Handling big tech outage requires personal touch

Handling big tech outage requires personal touch
When all systems shut down, what should you do? Advisors weigh in.
JUL 23, 2024
By  Josh Welsh

When the lights – or systems – unexpectedly go out, are you prepared to keep delivering day-to-day service offerings to clients?

This was the lesson learned last Friday as the world experienced the “largest IT outage in history”, when computer systems crashed worldwide because of a CrowdStrike issue.

Although several advisors InvestmentNews reached out to weren’t impacted, there were a few who experienced the outage firsthand. Jack Heintzelman, advisor at Boston Wealth Strategies, says that while they weren’t impacted in a major way, their clients lost access to account information for several hours.

The way to respond to that situation is simply the personal touch, he says. “It's the ability, for us as advisors, to be proactive in our communication and be in front of clients so that they feel comfort, trust us with their money and that it's in the right place,” he says.

As technology will continue to evolve and grow, Heintzelman added, clients’ trust in technology will also grow.

“The things that they access and the way they access their information is going to be very tech-oriented, but it still is important for us as advisors to have that personal touch,” he said. “To have a voice to the name and to have a face to the name so that clients know that when the technology does not work, we are here, and we are available.”

For other advisors, it’s an opportunity to freshen up systems and review reports, creating a back-up plan for the next big outage.

“We have someone within our team working on exactly that,” said Chuck Failla, CEO of Sovereign Financial Group. “We have one in place. It seemed like it was sufficient but she's using this as an opportunity to take another fresh look at it to see if there's any way we can even enhance upon what we already have.”

Failla remarked that while bad things do happen by circumstance, even if another tech blackout was to happen, advisors shouldn’t be too quick to drop their tech provider.

“We would have to do a postmortem to find out, where was the problem? Was it a shortfall or was it just something that could not have been prevented?” Failla said.

“We see breaches all the time. Companies bigger than us have had breaches. Sometimes things get through the goal. We would have to be sure that it was a systematic failure on their part. I would have to be convinced that they were asleep at the wheel, or they were not doing everything they could do,” he added.

Heintzelman was quick to offer his two cents for advisors, asserting the next time an outage happens, advisors should specify the impact of the outage to their clients, and how it impacts them.

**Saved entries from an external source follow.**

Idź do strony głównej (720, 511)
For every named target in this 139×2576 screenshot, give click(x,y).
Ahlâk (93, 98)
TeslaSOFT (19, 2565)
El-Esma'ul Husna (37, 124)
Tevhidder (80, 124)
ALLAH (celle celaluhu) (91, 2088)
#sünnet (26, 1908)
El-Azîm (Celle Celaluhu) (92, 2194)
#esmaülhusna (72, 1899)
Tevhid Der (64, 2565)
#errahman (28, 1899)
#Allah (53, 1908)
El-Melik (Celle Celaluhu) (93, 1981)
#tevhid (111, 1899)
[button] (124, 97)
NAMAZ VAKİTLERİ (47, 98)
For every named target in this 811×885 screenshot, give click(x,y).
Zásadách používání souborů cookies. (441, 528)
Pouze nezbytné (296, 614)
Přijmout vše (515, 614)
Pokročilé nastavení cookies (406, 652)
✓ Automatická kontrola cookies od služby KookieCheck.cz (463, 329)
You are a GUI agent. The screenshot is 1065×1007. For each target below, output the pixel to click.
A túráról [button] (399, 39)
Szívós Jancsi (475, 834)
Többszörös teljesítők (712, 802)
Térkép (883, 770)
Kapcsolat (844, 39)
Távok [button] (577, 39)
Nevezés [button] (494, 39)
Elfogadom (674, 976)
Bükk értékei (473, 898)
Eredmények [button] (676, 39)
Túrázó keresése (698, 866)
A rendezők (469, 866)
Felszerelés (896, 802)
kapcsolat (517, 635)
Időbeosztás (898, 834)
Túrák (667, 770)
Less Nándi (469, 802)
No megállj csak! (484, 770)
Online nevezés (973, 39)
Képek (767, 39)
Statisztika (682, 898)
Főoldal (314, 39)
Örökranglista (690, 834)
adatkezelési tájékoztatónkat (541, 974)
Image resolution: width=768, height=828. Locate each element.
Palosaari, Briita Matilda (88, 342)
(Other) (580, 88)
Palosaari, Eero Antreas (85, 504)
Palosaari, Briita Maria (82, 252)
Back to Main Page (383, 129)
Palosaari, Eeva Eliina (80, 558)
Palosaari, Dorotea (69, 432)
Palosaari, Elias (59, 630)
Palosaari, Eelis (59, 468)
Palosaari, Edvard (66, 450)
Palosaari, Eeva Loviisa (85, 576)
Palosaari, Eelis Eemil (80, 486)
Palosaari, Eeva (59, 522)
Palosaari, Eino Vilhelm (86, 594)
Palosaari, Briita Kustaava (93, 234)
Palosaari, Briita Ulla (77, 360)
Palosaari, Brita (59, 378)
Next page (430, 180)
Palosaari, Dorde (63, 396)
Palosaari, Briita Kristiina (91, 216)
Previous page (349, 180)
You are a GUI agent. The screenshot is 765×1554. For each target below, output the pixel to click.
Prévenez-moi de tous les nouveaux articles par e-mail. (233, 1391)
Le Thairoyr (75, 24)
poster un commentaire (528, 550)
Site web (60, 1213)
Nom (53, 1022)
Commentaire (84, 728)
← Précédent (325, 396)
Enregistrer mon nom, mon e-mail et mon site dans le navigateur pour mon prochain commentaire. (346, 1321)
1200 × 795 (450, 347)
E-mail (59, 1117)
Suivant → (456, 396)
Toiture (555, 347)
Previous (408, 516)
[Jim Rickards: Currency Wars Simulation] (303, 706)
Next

“Understand the situation, be proactive and let clients know how it impacts them,” he says. “Be communicative throughout the process until resolution. After that, provide them with ways you're going to ensure this doesn't happen, or you're prepared for it in future.”

Sometimes it can be extremely difficult to manage a firm during an outage. For the individual advisors, Failla is quick to highlight that having additional IT support would be in their best interest.

“This is something that's important enough and serious enough that it requires its own dedicated person within a firm, or if you're not large enough to have that, which we are not, a good, dedicated IT support vendor that's on 24/7, as ours is.”